What you are asked to do → In the material below, find the line with "ULTIME NEWS" and the line with "sul prato del", then output those two lines and every line between them, exactly.

Data shown →
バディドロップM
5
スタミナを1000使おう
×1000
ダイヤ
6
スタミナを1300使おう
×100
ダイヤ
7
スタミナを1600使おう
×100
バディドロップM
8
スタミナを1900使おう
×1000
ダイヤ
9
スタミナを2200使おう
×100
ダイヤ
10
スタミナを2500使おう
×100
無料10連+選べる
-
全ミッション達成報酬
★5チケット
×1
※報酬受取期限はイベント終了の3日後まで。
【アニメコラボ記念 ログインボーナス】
...
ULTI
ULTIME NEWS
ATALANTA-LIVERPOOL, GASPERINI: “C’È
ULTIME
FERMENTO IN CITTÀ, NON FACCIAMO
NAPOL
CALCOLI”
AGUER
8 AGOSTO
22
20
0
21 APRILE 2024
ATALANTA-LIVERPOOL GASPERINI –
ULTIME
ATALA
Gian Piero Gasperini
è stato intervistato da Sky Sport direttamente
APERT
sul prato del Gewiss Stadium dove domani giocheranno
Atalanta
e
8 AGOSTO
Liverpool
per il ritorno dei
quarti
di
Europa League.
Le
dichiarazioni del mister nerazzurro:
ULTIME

Exercise output →
ULTIME NEWS
ATALANTA-LIVERPOOL, GASPERINI: “C’È
ULTIME
FERMENTO IN CITTÀ, NON FACCIAMO
NAPOL
CALCOLI”
AGUER
8 AGOSTO
22
20
0
21 APRILE 2024
ATALANTA-LIVERPOOL GASPERINI –
ULTIME
ATALA
Gian Piero Gasperini
è stato intervistato da Sky Sport direttamente
APERT
sul prato del Gewiss Stadium dove domani giocheranno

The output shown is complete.